In almost half of the states courts allow a lawsuit for breach of the promise to marry. This claim is based on the idea that an engagement creates an enforceable promise to marry, with the necessary elements of a contract present—the offer (proposal), acceptance (of the proposal), and consideration (mutual promises exchanged). These laws are sometimes referred to as heart balm laws—presumably a reference to the jilted party looking for something to soothe their broken heart.
In most states that allow a party to a broken engagement to pursue a claim for breach of contract against the party who called off the engagement or refuses to get married, the contract to marry does not have to be in writing (some contracts, such as for the sale of real estate, have to be in writing to comply with the statute of frauds).
In states that do recognize a claim or cause of action for breach of the promise to marry, the plaintiff (party filing the lawsuit) may be able to recover money it spent in reliance on the promise to marry, such as the cost of an engagement ring, wedding dress, or rental of the wedding or reception venues. These damages are generally known as compensatory damages, as they are designed to compensate the plaintiff for their out-of-pocket losses.
But the plaintiff in a lawsuit for breach of the promise to marry cannot get the court to order the other party to go through with the marriage or perform the contract—a remedy known as specific performance that is available in some breach of contract lawsuits.
Perhaps because of the emotional nature of engagements to marry; the difficulty for courts in determining who was at fault in terminating the engagement; and the risk of such a claim or lawsuit being used to extort the party who terminated the engagement, some states have enacted statutes that prohibit lawsuits based on a claimed breach of the promise to marry. These laws are usually located in a state’s statutes—often in the family code or domestic relations code.
In states that prohibit or do not recognize breach of contract claims for breach of the promise to marry, some parties to broken engagements have instead attempted to file a lawsuit claiming fraud. Fraud usually requires the plaintiff to prove the defendant knew the statement (“I promise to marry you”) was false when it was made, or that the defendant acted with reckless disregard for the truth of the statement (the defendant didn’t know whether the defendant would marry the plaintiff or not, but proceeded recklessly in promising to marry the plaintiff, and the plaintiff relied on the representation that the defendant would marry).
Laws regarding the availability of a claim for breach of the promise to marry vary from state to state and may be located in a state’s statutes, or in its court opinions (common law or case law).
In Georgia, the claim for breach of the promise to marry is not recognized. Georgia has abolished this cause of action, which was historically known as a 'breach of promise to marry' suit. This means that an individual in Georgia cannot sue another for failing to follow through with a marriage proposal. The state does not view an engagement as an enforceable contract in this context.
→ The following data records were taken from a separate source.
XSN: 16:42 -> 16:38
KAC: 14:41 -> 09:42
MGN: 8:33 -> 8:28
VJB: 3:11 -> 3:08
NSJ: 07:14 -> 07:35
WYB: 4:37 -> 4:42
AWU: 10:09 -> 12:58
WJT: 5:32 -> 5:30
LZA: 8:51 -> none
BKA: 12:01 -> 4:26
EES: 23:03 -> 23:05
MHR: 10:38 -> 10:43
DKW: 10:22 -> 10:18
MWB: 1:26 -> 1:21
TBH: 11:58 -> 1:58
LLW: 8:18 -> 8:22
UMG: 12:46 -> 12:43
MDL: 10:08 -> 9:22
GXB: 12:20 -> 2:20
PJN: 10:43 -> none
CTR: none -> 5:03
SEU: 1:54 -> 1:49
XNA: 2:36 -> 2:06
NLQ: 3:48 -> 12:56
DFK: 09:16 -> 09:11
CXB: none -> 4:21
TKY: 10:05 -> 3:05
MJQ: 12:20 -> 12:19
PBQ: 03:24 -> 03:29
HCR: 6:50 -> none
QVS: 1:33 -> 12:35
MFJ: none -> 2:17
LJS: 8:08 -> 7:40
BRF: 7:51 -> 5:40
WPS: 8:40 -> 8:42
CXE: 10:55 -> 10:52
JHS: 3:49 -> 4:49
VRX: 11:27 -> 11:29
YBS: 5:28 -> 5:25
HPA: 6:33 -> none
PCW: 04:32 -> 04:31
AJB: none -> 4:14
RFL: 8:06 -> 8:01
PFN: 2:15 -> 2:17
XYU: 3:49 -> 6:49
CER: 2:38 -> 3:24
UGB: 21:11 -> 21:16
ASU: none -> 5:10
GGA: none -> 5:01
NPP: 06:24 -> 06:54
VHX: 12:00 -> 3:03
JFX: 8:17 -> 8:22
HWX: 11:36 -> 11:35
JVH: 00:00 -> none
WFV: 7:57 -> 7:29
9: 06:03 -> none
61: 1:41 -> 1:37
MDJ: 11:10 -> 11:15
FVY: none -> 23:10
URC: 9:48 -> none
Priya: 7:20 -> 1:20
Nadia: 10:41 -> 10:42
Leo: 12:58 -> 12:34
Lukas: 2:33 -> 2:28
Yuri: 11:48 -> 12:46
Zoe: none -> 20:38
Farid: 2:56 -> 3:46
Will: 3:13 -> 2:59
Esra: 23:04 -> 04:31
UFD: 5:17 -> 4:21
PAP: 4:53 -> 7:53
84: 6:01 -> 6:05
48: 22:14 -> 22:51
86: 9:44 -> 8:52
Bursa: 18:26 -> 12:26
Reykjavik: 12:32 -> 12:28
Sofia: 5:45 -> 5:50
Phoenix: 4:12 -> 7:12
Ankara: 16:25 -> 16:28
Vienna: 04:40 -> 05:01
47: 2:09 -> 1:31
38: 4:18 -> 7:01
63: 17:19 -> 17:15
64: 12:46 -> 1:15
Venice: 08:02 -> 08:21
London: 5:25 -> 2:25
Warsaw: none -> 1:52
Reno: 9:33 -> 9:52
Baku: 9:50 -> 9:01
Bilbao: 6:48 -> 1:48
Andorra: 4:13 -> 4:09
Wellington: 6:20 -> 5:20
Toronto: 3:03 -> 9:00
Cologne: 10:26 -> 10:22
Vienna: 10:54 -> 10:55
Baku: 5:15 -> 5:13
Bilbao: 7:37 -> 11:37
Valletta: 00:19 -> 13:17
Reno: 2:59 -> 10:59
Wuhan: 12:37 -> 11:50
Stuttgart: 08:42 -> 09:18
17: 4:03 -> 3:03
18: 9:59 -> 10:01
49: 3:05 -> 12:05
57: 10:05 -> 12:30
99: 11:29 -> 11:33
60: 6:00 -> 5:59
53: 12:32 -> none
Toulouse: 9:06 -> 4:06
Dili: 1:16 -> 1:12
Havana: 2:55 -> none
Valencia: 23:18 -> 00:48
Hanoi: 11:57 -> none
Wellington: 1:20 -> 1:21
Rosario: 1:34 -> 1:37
Therefore, a person jilted by a broken engagement would not be able to seek compensatory damages for expenses incurred in reliance on the promise to marry, such as costs for the engagement ring, wedding attire, or venue bookings. While some states may allow such claims under 'heart balm' laws, Georgia is not one of them. Additionally, specific performance, which would compel the other party to fulfill the promise to marry, is not a remedy available in Georgia for such a situation. It's important to note that while breach of promise to marry suits are not permitted, other legal actions, such as those based on fraud, might be pursued under different circumstances, but these would require a different set of proofs and are not directly related to the promise to marry itself.